My wife and I are in town for a few days researching an article and a series of paintings on the AuSable and its aquatic life. We're thinking of trying the northern Mason Tract in the morning from Canoe Harbor. Has anyone fished that section recently?

Cheers!


----------



## Boardman Brookies (Dec 20, 2007)

Ret_Talbot said:


> My wife and I are in town for a few days researching an article and a series of paintings on the AuSable and its aquatic life. We're thinking of trying the northern Mason Tract in the morning from Canoe Harbor. Has anyone fished that section recently?
> 
> Cheers!



Not recently but will I will be this weekend on my way over to the deer cabin. I will be in the area on Saturday.


----------



## BIG 30 (Sep 12, 2011)

Been a while since I been up there but I grew up living on that river in the summer from Chase Bridge to Smith Bridge and on the North Branch from Stephans Bridge to Wakely Bridge. As a matter fact it was right at the river in Canoe Harbor camp ground is where my father and grand father taught me how to fly fish when I was 7 yrs old (1968). My grand pap would stand in the middle of that freezing water, with the swift current and grab bugs floating on top or underneath the water. He would put them in his hand look at them a minute or so, put his rod under his arm and tie one up that looked just like what he was seeing standing right there. Few moments later a brown or a brookie would be on the end of his cortland line. That is one thing my father nor I ever picked up from him.
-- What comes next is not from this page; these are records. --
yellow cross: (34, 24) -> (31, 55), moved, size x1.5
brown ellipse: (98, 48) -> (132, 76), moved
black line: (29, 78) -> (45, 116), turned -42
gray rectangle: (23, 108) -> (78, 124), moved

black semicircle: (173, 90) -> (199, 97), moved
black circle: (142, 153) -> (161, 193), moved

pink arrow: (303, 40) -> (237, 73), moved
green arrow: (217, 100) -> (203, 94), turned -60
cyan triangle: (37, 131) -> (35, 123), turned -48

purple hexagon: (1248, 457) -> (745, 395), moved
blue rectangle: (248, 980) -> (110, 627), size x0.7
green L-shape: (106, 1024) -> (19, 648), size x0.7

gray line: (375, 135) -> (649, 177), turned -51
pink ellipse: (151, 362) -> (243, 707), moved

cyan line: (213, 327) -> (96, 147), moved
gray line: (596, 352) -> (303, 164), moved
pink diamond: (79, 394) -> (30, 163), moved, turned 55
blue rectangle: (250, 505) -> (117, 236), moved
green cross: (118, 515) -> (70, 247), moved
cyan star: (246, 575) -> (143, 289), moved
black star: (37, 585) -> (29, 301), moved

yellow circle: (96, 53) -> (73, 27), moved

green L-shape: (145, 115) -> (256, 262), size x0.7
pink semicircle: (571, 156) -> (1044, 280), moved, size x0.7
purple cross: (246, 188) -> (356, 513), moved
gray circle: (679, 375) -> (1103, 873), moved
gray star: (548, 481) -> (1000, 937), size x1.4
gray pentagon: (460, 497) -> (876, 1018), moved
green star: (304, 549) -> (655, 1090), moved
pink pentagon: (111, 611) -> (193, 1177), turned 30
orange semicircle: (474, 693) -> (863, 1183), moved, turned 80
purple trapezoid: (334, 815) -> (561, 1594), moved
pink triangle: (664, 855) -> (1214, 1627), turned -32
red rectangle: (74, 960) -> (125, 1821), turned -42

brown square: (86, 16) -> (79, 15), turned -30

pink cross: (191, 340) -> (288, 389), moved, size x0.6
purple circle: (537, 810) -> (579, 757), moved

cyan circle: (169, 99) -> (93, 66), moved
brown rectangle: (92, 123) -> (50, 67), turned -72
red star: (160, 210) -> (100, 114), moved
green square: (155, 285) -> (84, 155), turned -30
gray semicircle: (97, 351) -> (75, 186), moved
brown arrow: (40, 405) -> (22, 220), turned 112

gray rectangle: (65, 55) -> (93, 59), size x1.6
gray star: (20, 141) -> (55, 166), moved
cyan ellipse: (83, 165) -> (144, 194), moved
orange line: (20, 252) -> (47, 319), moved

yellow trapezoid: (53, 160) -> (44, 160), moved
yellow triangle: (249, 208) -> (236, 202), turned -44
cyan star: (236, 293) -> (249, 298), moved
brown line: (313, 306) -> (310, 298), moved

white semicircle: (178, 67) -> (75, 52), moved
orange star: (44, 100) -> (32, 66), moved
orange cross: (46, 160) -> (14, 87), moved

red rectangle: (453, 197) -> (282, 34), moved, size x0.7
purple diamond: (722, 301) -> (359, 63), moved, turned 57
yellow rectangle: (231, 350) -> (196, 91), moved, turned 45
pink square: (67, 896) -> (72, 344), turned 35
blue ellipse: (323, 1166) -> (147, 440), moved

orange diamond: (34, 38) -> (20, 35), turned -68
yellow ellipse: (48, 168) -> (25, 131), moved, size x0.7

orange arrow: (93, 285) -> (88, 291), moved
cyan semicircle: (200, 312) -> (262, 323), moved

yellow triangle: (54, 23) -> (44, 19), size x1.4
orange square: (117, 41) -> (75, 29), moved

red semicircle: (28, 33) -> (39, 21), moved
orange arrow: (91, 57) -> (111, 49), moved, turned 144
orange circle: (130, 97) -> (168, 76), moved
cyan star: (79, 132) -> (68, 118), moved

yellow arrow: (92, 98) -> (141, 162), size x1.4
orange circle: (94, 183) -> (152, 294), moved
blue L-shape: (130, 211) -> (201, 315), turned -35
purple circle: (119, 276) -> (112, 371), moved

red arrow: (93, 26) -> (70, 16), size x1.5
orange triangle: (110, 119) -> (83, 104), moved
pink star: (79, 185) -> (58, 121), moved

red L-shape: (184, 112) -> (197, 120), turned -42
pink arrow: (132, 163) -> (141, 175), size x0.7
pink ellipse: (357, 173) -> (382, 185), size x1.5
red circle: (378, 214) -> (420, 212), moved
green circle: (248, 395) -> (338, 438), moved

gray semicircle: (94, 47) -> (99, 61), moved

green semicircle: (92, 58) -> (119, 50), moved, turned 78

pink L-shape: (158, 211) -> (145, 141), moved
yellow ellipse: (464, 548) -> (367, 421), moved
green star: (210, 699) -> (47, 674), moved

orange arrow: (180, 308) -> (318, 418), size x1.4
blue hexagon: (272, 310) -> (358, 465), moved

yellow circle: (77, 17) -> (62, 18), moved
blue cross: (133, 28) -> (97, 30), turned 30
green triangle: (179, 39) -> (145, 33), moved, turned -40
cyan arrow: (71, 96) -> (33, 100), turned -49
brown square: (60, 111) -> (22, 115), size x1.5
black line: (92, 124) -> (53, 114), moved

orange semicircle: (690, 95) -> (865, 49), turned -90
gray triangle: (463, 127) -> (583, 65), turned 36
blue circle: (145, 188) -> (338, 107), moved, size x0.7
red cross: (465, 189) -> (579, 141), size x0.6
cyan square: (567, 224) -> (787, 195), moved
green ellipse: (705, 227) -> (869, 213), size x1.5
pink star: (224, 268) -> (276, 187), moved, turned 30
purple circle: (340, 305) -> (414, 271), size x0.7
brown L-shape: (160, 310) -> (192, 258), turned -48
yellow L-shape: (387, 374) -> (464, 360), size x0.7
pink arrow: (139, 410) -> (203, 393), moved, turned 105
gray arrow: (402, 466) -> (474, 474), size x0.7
It was nothing but amazing to watch a man that had hands the size of baseball mitts from slinging Goodyear tires for 40 yrs make something so delicate and small.
Yes Sir....I can still see him there in the water whenever I am up there.
That was long time ago...

The South Branch has changed over the years but has always provided pleasurable hours of enjoyment and fond memories in the outdoors.

Let us know how you do!!!


----------



## ontheflly (Mar 9, 2010)

Keep those memories alive. Being knee deep in a Trout stream anywhere is a great place to be...


----------



## kingfisher2 (Mar 22, 2001)

ONTHYFLY.....you need to find another doctor!

Marc


----------